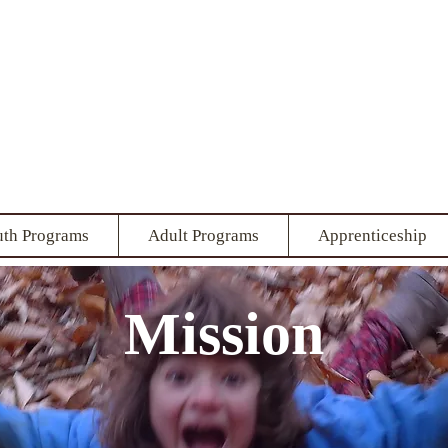
 Local Living 
ring the human-earth relati
uth Programs
Adult Programs
Apprenticeship
Mission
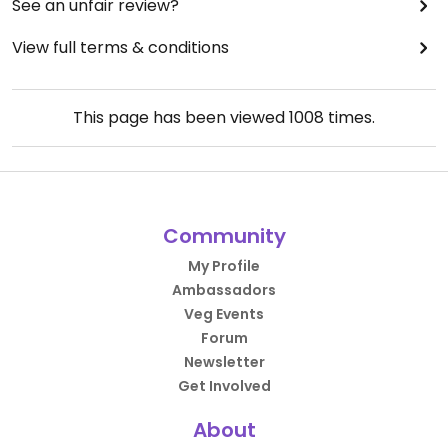
See an unfair review?
View full terms & conditions
This page has been viewed
1008
times.
Community
My Profile
Ambassadors
Veg Events
Forum
Newsletter
Get Involved
About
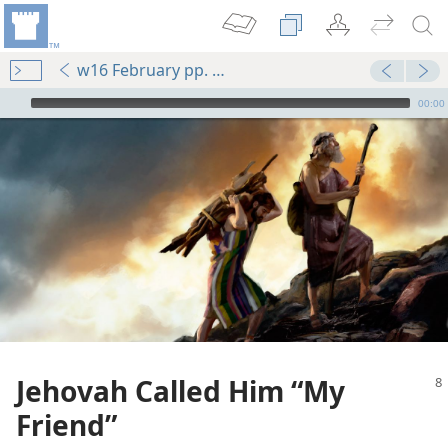
w16 February pp. 8-12
mejs.audio-player
00:00
Jehovah Called Him “My
Friend”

========

### Description of the task
Give a verbatim transcription of the entries, leaving out the pictures.

### Result for this exercise
 Local Living 
ring the human-earth relati
uth Programs
Adult Programs
Apprenticeship
Mission
See an unfair review?
View full terms & conditions
This page has been viewed
1008
times.
Community
My Profile
Ambassadors
Veg Events
Forum
Newsletter
Get Involved
About
w16 February pp. 8-12
mejs.audio-player
00:00
Jehovah Called Him “My
Friend”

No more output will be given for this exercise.